We then exposed the same sample to 3 × 10–6 mbar O2 and annealed it at 600 K for 5 min (1 K/s heating ramp). The results in Figure b show a distinct roughening of the surface, in analogy to what we have observed previously for the bare support. The Pt clusters are still visible (white arrows), but are embedded in newly grown TiO2 terraces. This terrace growth is a reoxidation of the reduced support via diffusion of bulk Tiint to the surface and reaction with O2. , Our group’s previous NAP-XPS investigation has shown that Pt does not become oxidized under these conditions, and that the new TiO2 layers completely overgrow the Pt clusters in a matter of minutes. The same growth of new TiO2 terraces is not observed on LR-TiO2.

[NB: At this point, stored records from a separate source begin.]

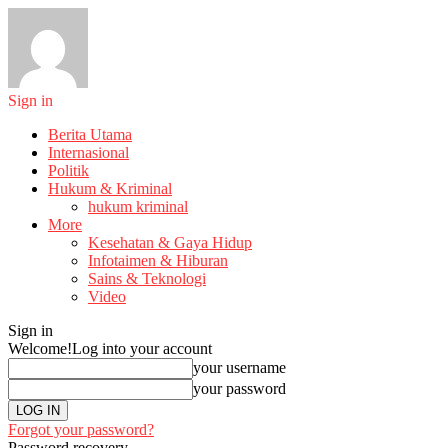
Sign in
Berita Utama
Internasional
Politik
Hukum & Kriminal
hukum kriminal
More
Kesehatan & Gaya Hidup
Infotaimen & Hiburan
Sains & Teknologi
Video
Sign in
Welcome!
Log into your account
your username
your password
Forgot your password?
Password recovery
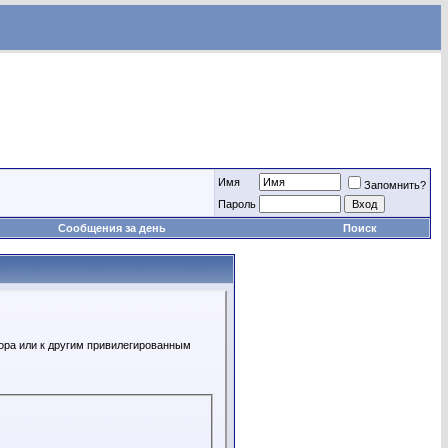
Имя
Запомнить?
Пароль
Сообщения за день
Поиск
ора или к другим привилегированным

3.2. Pt Clusters in Near-Ambient Oxygen Pressures
The behavior becomes more complex when moving to near-ambient oxygen pressure, as shown in Figure . It now also becomes important to control the support stoichiometry: We have shown previously that the growth of new TiO2 layers becomes primarily limited by the concentration of Tiint in the bulk support, unlike at low pressure, where growth is limited by the availability of gas-phase O2. , Figure a,e show Pt clusters after Pt deposition and 600 K UHV sintering on LR-TiO2 and HR-TiO2, respectively. We note that the clusters in Figure e are already more sintered compared to those in Figure a and more point defects are observed on the surface, caused by significantly longer annealing at the relevant temperatures during preceding STM experiments (not shown).
2.
Effect of NAP O2 exposure on Pt clusters supported on (a–d) LR-TiO2 and (e–h) HR-TiO2, respectively. STM images of 0.05 ML Pt deposited on (a) LR-TiO2 and (e) HR-TiO2 show Pt clusters after sintering at 600 K. The same samples after (b) 20 min in 0.1 mbar O2 at 600 K, and (f) 30 min in 0.1 mbar O2 at 600 K, then postannealing at 800 K for 20 min in UHV to recover a sufficiently stable surface for STM. Imaging conditions: RT, UHV, (a) U b = 1.7 V, I t = 0.1 nA, (b) U b = 2.0 V, I t = 0.1 nA, (e) U b = 1.6 V, I t = 0.2 nA, and (f) U b = 3.1 V, I t = 0.1 nA. (c,g) NAP-XPS spectra (hν = 650 eV, normalized to Ti 3s peak) of the Pt 4f and Ti 3s region from a separate experiment with equivalent sample preparation, acquired in 0.1 mbar O2 while heating from room temperature to 600 K. Note that the Pt coverage in the experiment in (c,d) is 0.2 ML. (d,h) Area ratios of the integrated Pt 4f and Ti 3s peaks (blue squares) as well as the temperature (red curve) as a function of time. Colored arrows indicate which spectra in (c,g) correspond to the respective data points.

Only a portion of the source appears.